“Easter Sunday” has it all for a rambunctious family comedy: the main character is a struggling actor and comedian with crazy relatives and a troubled relationship with his son. The film features mostly Filipino actors, with wonderful, culturally specific jokes and a cast of characters that fit into stereotypical, but no less true, immigrant archetypes. Not only Filipino viewers will see their families represented here; much of it also sounded true to this Dominican reviewer.
In the film, directed by Jay Chandrasekhar, Joe Valencia (Jo Koy) tries to get his career off the ground while producers pressure him to put on a Filipino accent to land a big role. At the same time, he struggles to connect with his son, Junior (Brandon Wardell), a Gen Z high school student Joe considers privileged. Generation rifts can also be seen at Easter dinner at the family’s matriarch’s home in San Francisco, where Joe and Junior go on a road trip.
There are many really funny moments in the film, including bumps between the warring aunts, the high-pitched jokes of a crazed cousin, and situations where the family has an irreverent relationship with religion.

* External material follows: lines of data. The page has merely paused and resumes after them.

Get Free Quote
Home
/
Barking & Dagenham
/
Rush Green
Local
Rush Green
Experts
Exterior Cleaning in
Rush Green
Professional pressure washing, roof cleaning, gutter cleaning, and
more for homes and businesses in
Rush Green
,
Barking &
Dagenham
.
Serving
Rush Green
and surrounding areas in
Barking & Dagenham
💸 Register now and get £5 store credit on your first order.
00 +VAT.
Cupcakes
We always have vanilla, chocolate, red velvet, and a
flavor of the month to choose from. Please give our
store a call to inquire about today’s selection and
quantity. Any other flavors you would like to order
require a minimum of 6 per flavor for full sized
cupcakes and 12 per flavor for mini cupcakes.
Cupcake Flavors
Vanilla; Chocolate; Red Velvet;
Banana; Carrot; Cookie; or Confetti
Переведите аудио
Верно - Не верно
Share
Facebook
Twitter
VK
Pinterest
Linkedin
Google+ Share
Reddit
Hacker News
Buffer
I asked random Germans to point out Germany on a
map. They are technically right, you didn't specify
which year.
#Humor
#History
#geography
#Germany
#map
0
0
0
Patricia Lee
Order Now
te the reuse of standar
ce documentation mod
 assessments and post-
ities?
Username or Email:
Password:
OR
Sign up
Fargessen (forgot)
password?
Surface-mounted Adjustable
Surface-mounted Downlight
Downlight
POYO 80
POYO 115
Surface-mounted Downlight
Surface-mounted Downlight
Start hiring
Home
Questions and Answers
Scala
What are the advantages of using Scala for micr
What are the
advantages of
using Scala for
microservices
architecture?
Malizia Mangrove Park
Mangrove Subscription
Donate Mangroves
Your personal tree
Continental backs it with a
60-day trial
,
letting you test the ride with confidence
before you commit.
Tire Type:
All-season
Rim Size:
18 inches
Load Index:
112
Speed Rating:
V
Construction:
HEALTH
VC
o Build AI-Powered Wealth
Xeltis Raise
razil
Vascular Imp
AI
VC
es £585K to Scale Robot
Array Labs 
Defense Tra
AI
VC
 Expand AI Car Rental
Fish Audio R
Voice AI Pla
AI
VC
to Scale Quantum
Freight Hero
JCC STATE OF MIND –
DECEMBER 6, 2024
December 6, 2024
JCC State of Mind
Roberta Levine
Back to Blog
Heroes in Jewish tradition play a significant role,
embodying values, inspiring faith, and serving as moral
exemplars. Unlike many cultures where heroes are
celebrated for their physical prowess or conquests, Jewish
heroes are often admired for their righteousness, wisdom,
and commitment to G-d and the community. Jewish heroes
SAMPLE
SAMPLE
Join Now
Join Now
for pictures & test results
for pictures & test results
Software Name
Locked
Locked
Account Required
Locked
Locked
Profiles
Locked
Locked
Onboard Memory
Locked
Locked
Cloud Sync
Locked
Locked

Additionally, the film features some winning cameos: Tiffany Haddish plays a police officer and an old flame of Joe, and Lou Diamond Phillips appears as himself. But things get a little off track with a subplot involving an illegal plan and neighborhood guys. “Easter Sunday” is at its strongest when it stays close to the Valencia family, who were made for TV.
Rated PG-13 for violence and some foul language. Running time: 1 hour 36 minutes. In theatres.